AMENDMENT NO. 3 TO INVESTOR REGISTRATION RIGHTS AGREEMENT
THIS AMENDMENT NO. 3 (the "Amendment") is made and entered into effective
as of August 15, 2006, to that certain Investor Registration Rights Agreement
(the "Agreement") dated February 1, 2006 by and among GULF COAST OIL & GAS,
INC., a Nevada corporation (the "Company"), XXXXX XXXXXXXX, ESQ. (the "Escrow
Agent") and CORNELL CAPITAL PARTNERS, LP, CERTAIN WEALTH, LTD., and TAIB BANK,
B.S.C. (c) (collectively, the "Investors").
Recitals:
WHEREAS, the Company (the "Obligor") and the Investors entered into a
Securities Purchase Agreement ("Securities Purchase Agreement") dated February
1, 2006, pursuant to which the Obligor issued and sold to the Holder secured
convertible debentures (the "Debentures") in the principal sum of Two Million
Dollars ($2,000,000) and issued to Cornell Capital five-year warrants to
purchase 30,000,000 shares of common stock at the following exercise prices:
7,500,000 at $0.02 per share, 7,500,000 at $0.03 per share, 5,000,000 at $0.04
per share, 5,000,000 at $0.05 per share, and 5,000,000 at $0.06 per share (the
"Warrants"); and
WHEREAS, in connection with the issuance of the Debentures, the Company
and the Investors entered into an Investor Registration Rights Agreement dated
February 1, 2006, as amended by Amendment No. 1 dated March 15, 2006, and
Amendment No. 2 dated March 31, 2006 ("Registration Rights Agreement"), pursuant
to which the Obligor agreed to it would file a Registration Statement
("Registration Statement") with the United States Securities and Exchange
Commission ("SEC") on or before April 7, 2006, and use its best efforts to have
the Registration Statement declared effective by the SEC not later than June 2,
2006; and
WHEREAS, the Company filed the Registration Statement on April 7, 2006 but
the Registration Statement has not been declared effective by the SEC as of the
date hereof; and .
WHEREAS, the parties hereto desire to amend the Agreement further to
extend certain deadlines contained therein; and
WHEREAS, all terms in the Agreement, except as modified herein, and the
terms contained in the Transaction Documents, shall remain in full force and
effect.
NOW, THEREFORE, in consideration of the premises and the mutual promises,
conditions and covenants contained herein and other good and valuable
consideration, receipt of which is hereby acknowledged, the parties hereto agree
as follows:
1. The foregoing recitals are hereby incorporated herein by reference
and acknowledged as true and correct by the parties hereto.
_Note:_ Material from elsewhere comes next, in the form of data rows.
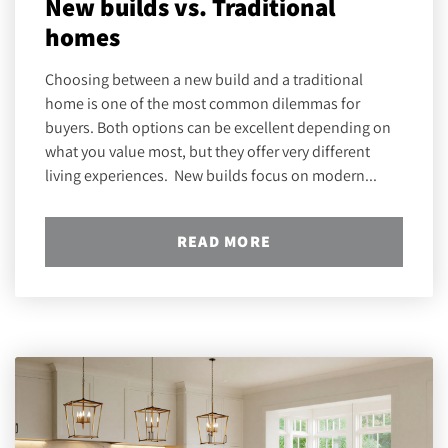
New builds vs. Traditional
homes
Choosing between a new build and a traditional
home is one of the most common dilemmas for
buyers. Both options can be excellent depending on
what you value most, but they offer very different
living experiences. New builds focus on modern...
READ MORE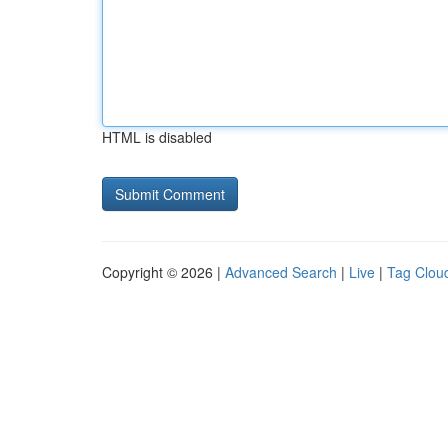
HTML is disabled
Copyright © 2026 |
Advanced Search
|
Live
|
Tag Clou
2. Sections 2(a) and (b) of the Agreement are hereby amended and
restated in their entirety to read as follows:
"(a) Subject to the terms and conditions of this Agreement,
the Company shall prepare and file, no later than April 7, 2006 (the
"Scheduled Filing Deadline"), with the SEC a registration statement
on Form S-1 or SB-2 (or, if the Company is then eligible, on Form
S-3) under the Securities Act (the "Initial Registration Statement")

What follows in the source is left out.